[TASK OBJECTIVE] The records that follow are to be transcribed in full, leaving out each picture.

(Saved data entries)

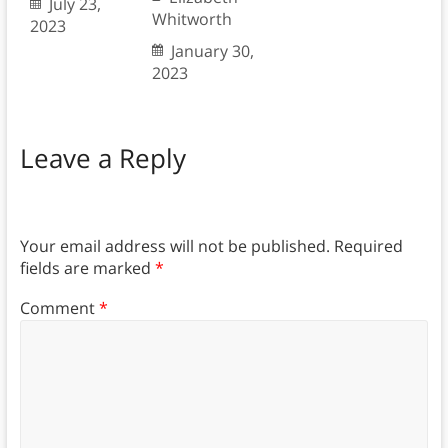
July 23,
Whitworth
2023
January 30,
2023
Leave a Reply
Your email address will not be published.
Required
fields are marked
*
Comment
*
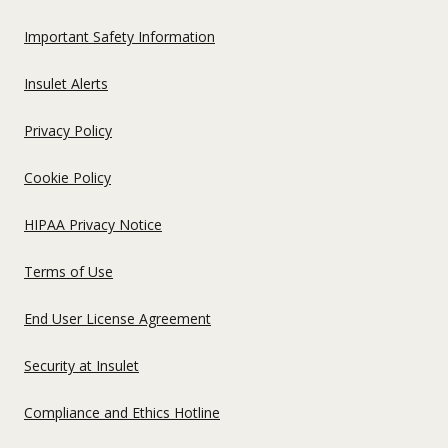
US
Important Safety Information
Insulet Alerts
Privacy Policy
Cookie Policy
HIPAA Privacy Notice
Terms of Use
End User License Agreement
Security at Insulet
Compliance and Ethics Hotline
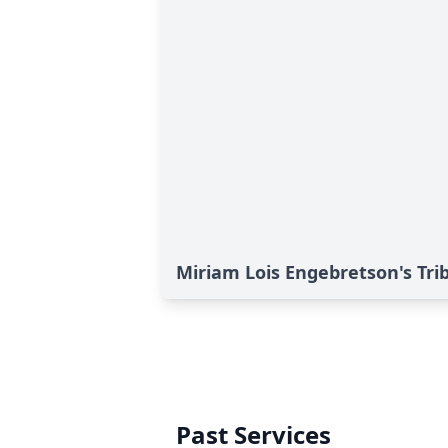
Miriam Lois Engebretson's Tri
Past Services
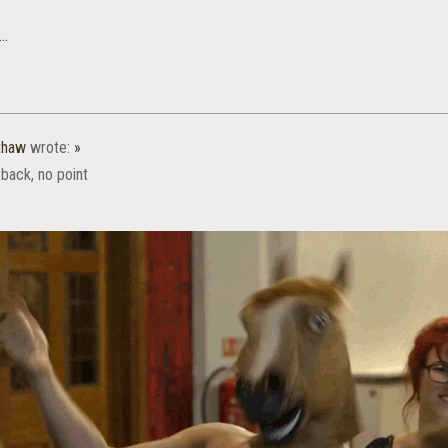
..
thaw
wrote:
»
back, no point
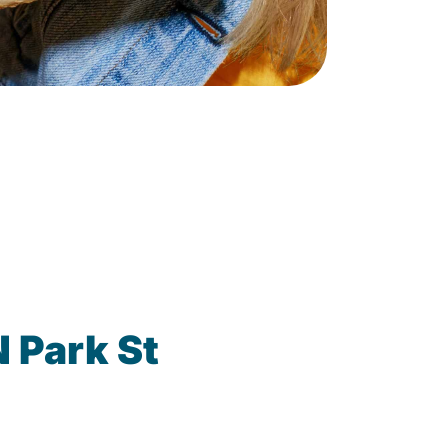
 Park St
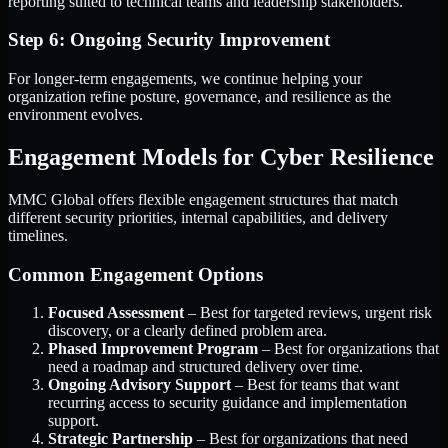
reporting suited to technical teams and leadership stakeholders.
Step 6: Ongoing Security Improvement
For longer-term engagements, we continue helping your
organization refine posture, governance, and resilience as the
environment evolves.
Engagement Models for Cyber Resilience
MMC Global offers flexible engagement structures that match
different security priorities, internal capabilities, and delivery
timelines.
Common Engagement Options
Focused Assessment
– Best for targeted reviews, urgent risk
discovery, or a clearly defined problem area.
Phased Improvement Program
– Best for organizations that
need a roadmap and structured delivery over time.
Ongoing Advisory Support
– Best for teams that want
recurring access to security guidance and implementation
support.
Strategic Partnership
– Best for organizations that need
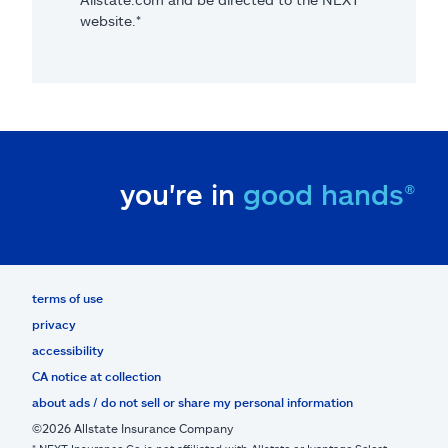
website.*
you're in
good hands®
terms of use
privacy
accessibility
CA notice at collection
about ads / do not sell or share my personal information
©2026 Allstate Insurance Company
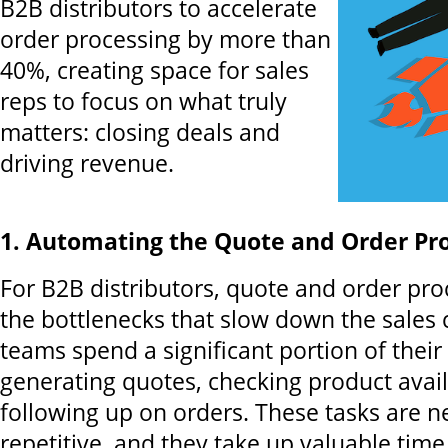
B2B distributors to accelerate
order processing by more than
40%, creating space for sales
reps to focus on what truly
matters: closing deals and
driving revenue.
1. Automating the Quote and Order Pro
For B2B distributors, quote and order pro
the bottlenecks that slow down the sales c
teams spend a significant portion of thei
generating quotes, checking product avail
following up on orders. These tasks are n
repetitive, and they take up valuable time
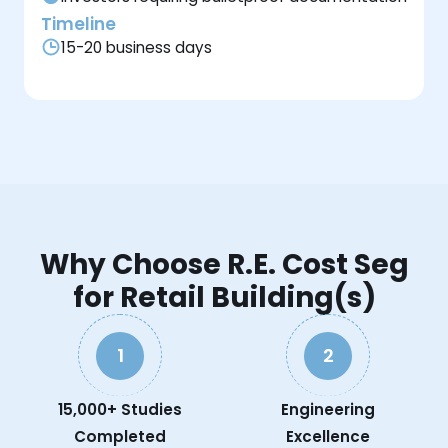
Timeline
15-20 business days
Why Choose R.E. Cost Seg
for Retail Building(s)
1
2
15,000+ Studies
Engineering
Completed
Excellence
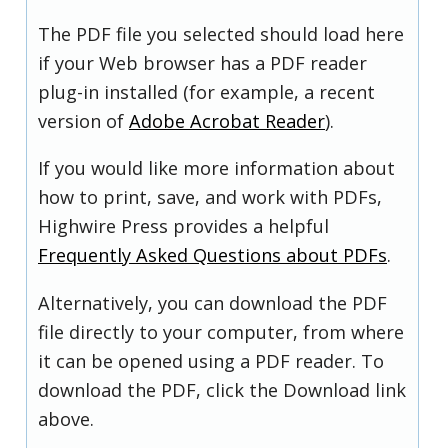
The PDF file you selected should load here
if your Web browser has a PDF reader
plug-in installed (for example, a recent
version of
Adobe Acrobat Reader
).
If you would like more information about
how to print, save, and work with PDFs,
Highwire Press provides a helpful
Frequently Asked Questions about PDFs
.
Alternatively, you can download the PDF
file directly to your computer, from where
it can be opened using a PDF reader. To
download the PDF, click the Download link
above.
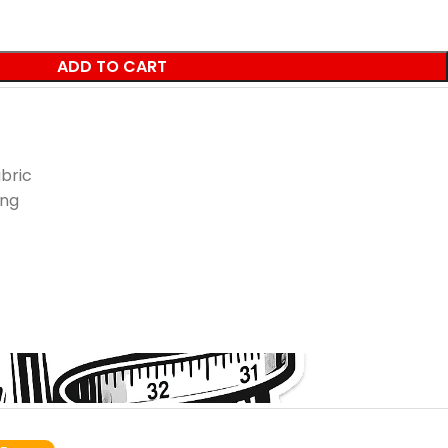
ADD TO CART
bric
ing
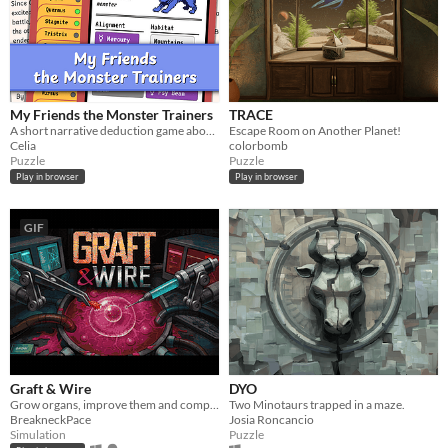
My Friends the Monster Trainers
TRACE
A short narrative deduction game about collectible monsters 👾
Escape Room on Another Planet!
Celia
colorbomb
Puzzle
Puzzle
Play in browser
Play in browser
GIF
Graft & Wire
DYO
Grow organs, improve them and complete orders
Two Minotaurs trapped in a maze.
BreakneckPace
Josia Roncancio
Simulation
Puzzle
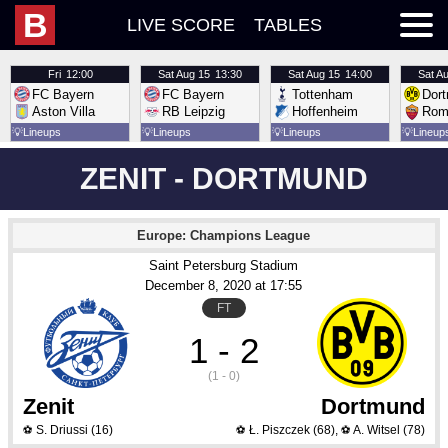
B
LIVE SCORE
TABLES
Fri
12:00
Sat
Aug 15
13:30
Sat
Aug 15
14:00
Sat
Au
FC Bayern
FC Bayern
Tottenham
Dor
Aston Villa
RB Leipzig
Hoffenheim
Rom
💡
Lineups
💡
Lineups
💡
Lineups
💡
Lineup
ZENIT - DORTMUND
Europe: Champions League
Saint Petersburg Stadium
December 8
, 2020
 at 
17:55
FT
1 - 2
(1 - 0)
Zenit
Dortmund
S. Driussi
(16)
Ł. Piszczek
(68)
,
A. Witsel
(78)
⚽
⚽
⚽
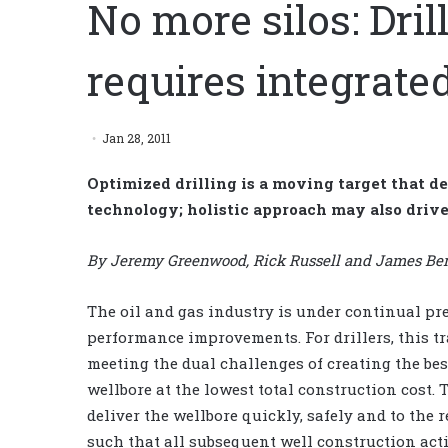
No more silos: Dril
requires integrat
Jan 28, 2011
Optimized drilling is a moving target that d
technology; holistic approach may also drive
By Jeremy Greenwood, Rick Russell and James Bem
The oil and gas industry is under continual pre
performance improvements. For drillers, this tr
meeting the dual challenges of creating the bes
wellbore at the lowest total construction cost.
deliver the wellbore quickly, safely and to the 
such that all subsequent well construction acti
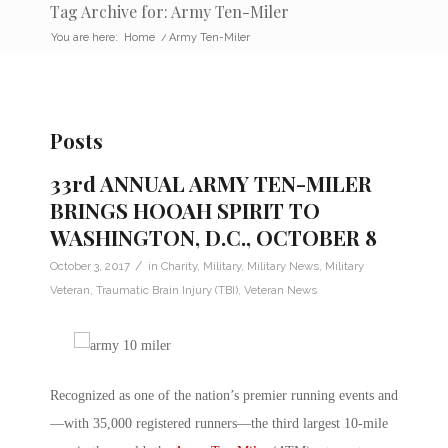
Tag Archive for: Army Ten-Miler
You are here:
Home
/
Army Ten-Miler
Posts
33rd ANNUAL ARMY TEN-MILER
BRINGS HOOAH SPIRIT TO
WASHINGTON, D.C., OCTOBER 8
/
October 3, 2017
in
Charity
,
Military
,
Military News
,
Military
Veteran
,
Traumatic Brain Injury (TBI)
,
Veteran News
Recognized as one of the nation’s premier running events and
—with 35,000 registered runners—the third largest 10-mile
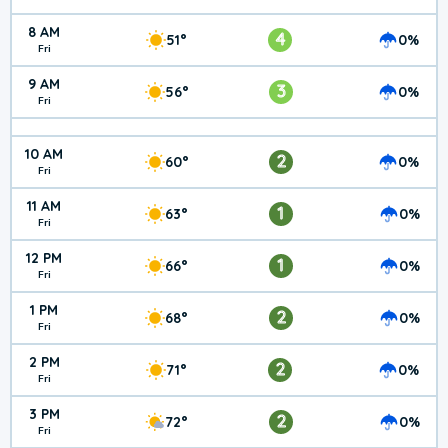
8 AM
4
51°
0%
Fri
9 AM
3
56°
0%
Fri
10 AM
2
60°
0%
Fri
11 AM
1
63°
0%
Fri
12 PM
1
66°
0%
Fri
1 PM
2
68°
0%
Fri
2 PM
2
71°
0%
Fri
3 PM
2
72°
0%
Fri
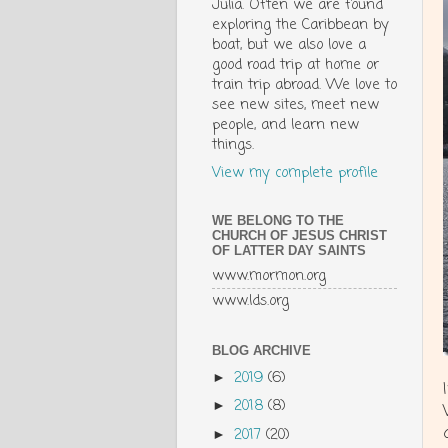
Julia. Often we are found
exploring the Caribbean by
boat, but we also love a
good road trip at home or
train trip abroad. We love to
see new sites, meet new
people, and learn new
things.
View my complete profile
WE BELONG TO THE
CHURCH OF JESUS CHRIST
OF LATTER DAY SAINTS
www.mormon.org
www.lds.org
BLOG ARCHIVE
2019
(6)
►
2018
(8)
►
2017
(20)
►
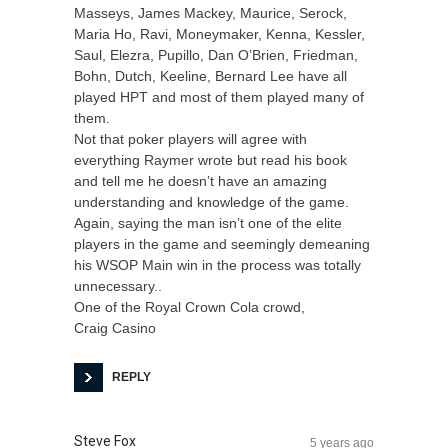
Masseys, James Mackey, Maurice, Serock,
Maria Ho, Ravi, Moneymaker, Kenna, Kessler,
Saul, Elezra, Pupillo, Dan O’Brien, Friedman,
Bohn, Dutch, Keeline, Bernard Lee have all
played HPT and most of them played many of
them.
Not that poker players will agree with
everything Raymer wrote but read his book
and tell me he doesn’t have an amazing
understanding and knowledge of the game.
Again, saying the man isn’t one of the elite
players in the game and seemingly demeaning
his WSOP Main win in the process was totally
unnecessary..
One of the Royal Crown Cola crowd,
Craig Casino
REPLY
Steve Fox
5 years ago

[EXERCISE RESULT]
July 23,
Whitworth
2023
January 30,
2023
Leave a Reply
Your email address will not be published.
Required
fields are marked
*
Comment
*
US
Important Safety Information
Insulet Alerts
Privacy Policy
Cookie Policy
HIPAA Privacy Notice
Terms of Use
End User License Agreement
Security at Insulet
Compliance and Ethics Hotline
Miriam Lois Engebretson's Tri
Past Services
..
thaw
wrote:
»
back, no point
 Park St
reporting suited to technical teams and leadership stakeholders.
Step 6: Ongoing Security Improvement
For longer-term engagements, we continue helping your
organization refine posture, governance, and resilience as the
environment evolves.
Engagement Models for Cyber Resilience
MMC Global offers flexible engagement structures that match
different security priorities, internal capabilities, and delivery
timelines.
Common Engagement Options
Focused Assessment
– Best for targeted reviews, urgent risk
discovery, or a clearly defined problem area.
Phased Improvement Program
– Best for organizations that
need a roadmap and structured delivery over time.
Ongoing Advisory Support
– Best for teams that want
recurring access to security guidance and implementation
support.
Strategic Partnership
– Best for organizations that need
website.*
you're in
good hands®
terms of use
privacy
accessibility
CA notice at collection
about ads / do not sell or share my personal information
©2026 Allstate Insurance Company
B2B distributors to accelerate
order processing by more than
40%, creating space for sales
reps to focus on what truly
matters: closing deals and
driving revenue.
1. Automating the Quote and Order Pro
For B2B distributors, quote and order pro
the bottlenecks that slow down the sales c
teams spend a significant portion of thei
generating quotes, checking product avail
following up on orders. These tasks are n
repetitive, and they take up valuable time
Timeline
15-20 business days
Why Choose R.E. Cost Seg
for Retail Building(s)
1
2
15,000+ Studies
Engineering
Completed
Excellence
The PDF file you selected should load here
if your Web browser has a PDF reader
plug-in installed (for example, a recent
version of
Adobe Acrobat Reader
).
If you would like more information about
how to print, save, and work with PDFs,
Highwire Press provides a helpful
Frequently Asked Questions about PDFs
.
Alternatively, you can download the PDF
file directly to your computer, from where
it can be opened using a PDF reader. To
download the PDF, click the Download link
above.
ADD TO CART
bric
ing
My Friends the Monster Trainers
TRACE
A short narrative deduction game about collectible monsters 👾
Escape Room on Another Planet!
Celia
colorbomb
Puzzle
Puzzle
Play in browser
Play in browser
GIF
Graft & Wire
DYO
Grow organs, improve them and complete orders
Two Minotaurs trapped in a maze.
BreakneckPace
Josia Roncancio
Simulation
Puzzle
B
LIVE SCORE
TABLES
Fri
12:00
Sat
Aug 15
13:30
Sat
Aug 15
14:00
Sat
Au
FC Bayern
FC Bayern
Tottenham
Dor
Aston Villa
RB Leipzig
Hoffenheim
Rom
💡
Lineups
💡
Lineups
💡
Lineups
💡
Lineup
ZENIT - DORTMUND
Europe: Champions League
Saint Petersburg Stadium
December 8
, 2020
 at 
17:55
FT
1 - 2
(1 - 0)
Zenit
Dortmund
S. Driussi
(16)
Ł. Piszczek
(68)
,
A. Witsel
(78)
⚽
⚽
⚽
No more silos: Dril
requires integrat
Jan 28, 2011
Optimized drilling is a moving target that d
technology; holistic approach may also drive
By Jeremy Greenwood, Rick Russell and James Bem
The oil and gas industry is under continual pre
performance improvements. For drillers, this tr
meeting the dual challenges of creating the bes
wellbore at the lowest total construction cost.
deliver the wellbore quickly, safely and to the 
such that all subsequent well construction acti
Tag Archive for: Army Ten-Miler
You are here:
Home
/
Army Ten-Miler
Posts
33rd ANNUAL ARMY TEN-MILER
BRINGS HOOAH SPIRIT TO
WASHINGTON, D.C., OCTOBER 8
/
October 3, 2017
in
Charity
,
Military
,
Military News
,
Military
Veteran
,
Traumatic Brain Injury (TBI)
,
Veteran News
Recognized as one of the nation’s premier running events and
—with 35,000 registered runners—the third largest 10-mile
8 AM
4
51°
0%
Fri
9 AM
3
56°
0%
Fri
10 AM
2
60°
0%
Fri
11 AM
1
63°
0%
Fri
12 PM
1
66°
0%
Fri
1 PM
2
68°
0%
Fri
2 PM
2
71°
0%
Fri
3 PM
2
72°
0%
Fri
Julia. Often we are found
exploring the Caribbean by
boat, but we also love a
good road trip at home or
train trip abroad. We love to
see new sites, meet new
people, and learn new
things.
View my complete profile
WE BELONG TO THE
CHURCH OF JESUS CHRIST
OF LATTER DAY SAINTS
www.mormon.org
www.lds.org
BLOG ARCHIVE
2019
(6)
►
2018
(8)
►
2017
(20)
►
Masseys, James Mackey, Maurice, Serock,
Maria Ho, Ravi, Moneymaker, Kenna, Kessler,
Saul, Elezra, Pupillo, Dan O’Brien, Friedman,
Bohn, Dutch, Keeline, Bernard Lee have all
played HPT and most of them played many of
them.
Not that poker players will agree with
everything Raymer wrote but read his book
and tell me he doesn’t have an amazing
understanding and knowledge of the game.
Again, saying the man isn’t one of the elite
players in the game and seemingly demeaning
his WSOP Main win in the process was totally
unnecessary..
One of the Royal Crown Cola crowd,
Craig Casino
REPLY
Steve Fox
5 years ago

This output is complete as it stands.